Problem to solve: Please copy each line of the listing that includes the string "sehen".

__________________________________________________

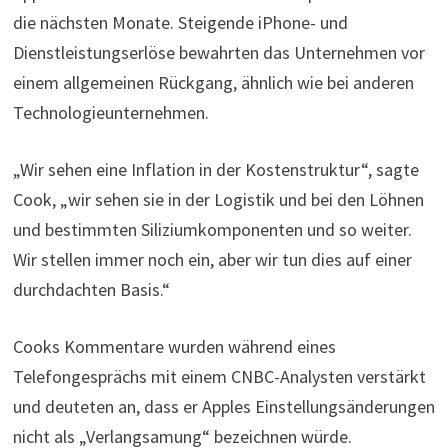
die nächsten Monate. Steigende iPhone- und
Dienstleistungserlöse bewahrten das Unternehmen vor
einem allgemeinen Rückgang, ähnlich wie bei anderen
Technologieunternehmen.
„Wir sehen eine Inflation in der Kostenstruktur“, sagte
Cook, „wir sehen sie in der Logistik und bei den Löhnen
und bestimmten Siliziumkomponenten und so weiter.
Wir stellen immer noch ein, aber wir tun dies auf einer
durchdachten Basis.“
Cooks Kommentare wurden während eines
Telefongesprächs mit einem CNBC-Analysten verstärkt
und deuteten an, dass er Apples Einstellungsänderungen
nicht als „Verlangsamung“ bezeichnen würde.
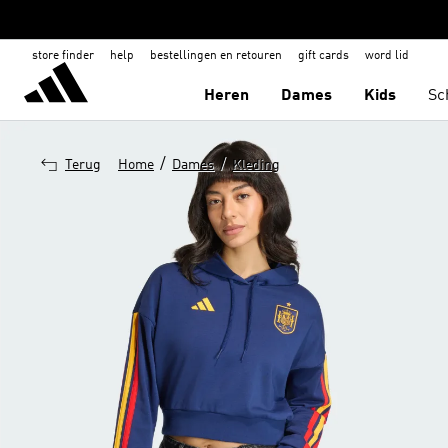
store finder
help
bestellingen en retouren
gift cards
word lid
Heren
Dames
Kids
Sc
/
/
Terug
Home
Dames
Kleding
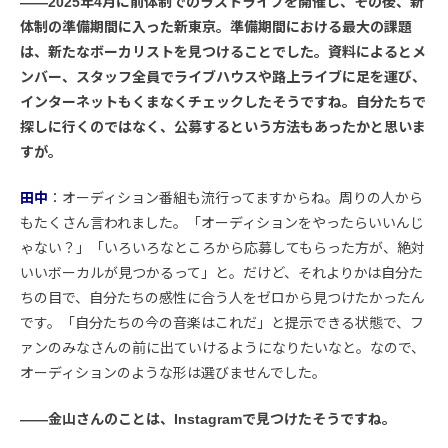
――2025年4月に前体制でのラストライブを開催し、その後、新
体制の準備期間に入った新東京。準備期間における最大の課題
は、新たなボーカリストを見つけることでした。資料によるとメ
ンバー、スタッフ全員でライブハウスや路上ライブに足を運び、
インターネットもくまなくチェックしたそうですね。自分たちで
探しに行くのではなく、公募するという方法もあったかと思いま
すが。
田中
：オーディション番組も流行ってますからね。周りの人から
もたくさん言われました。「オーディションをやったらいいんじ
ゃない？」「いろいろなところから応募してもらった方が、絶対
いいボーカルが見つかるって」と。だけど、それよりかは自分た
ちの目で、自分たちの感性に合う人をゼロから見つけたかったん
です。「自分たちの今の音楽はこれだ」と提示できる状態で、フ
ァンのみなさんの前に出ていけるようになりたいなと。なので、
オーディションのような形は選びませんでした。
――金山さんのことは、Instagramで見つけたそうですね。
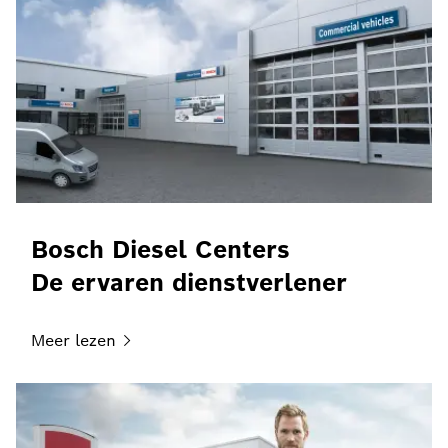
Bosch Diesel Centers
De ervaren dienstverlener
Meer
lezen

__________________________________________________

Task result:
„Wir sehen eine Inflation in der Kostenstruktur“, sagte
Cook, „wir sehen sie in der Logistik und bei den Löhnen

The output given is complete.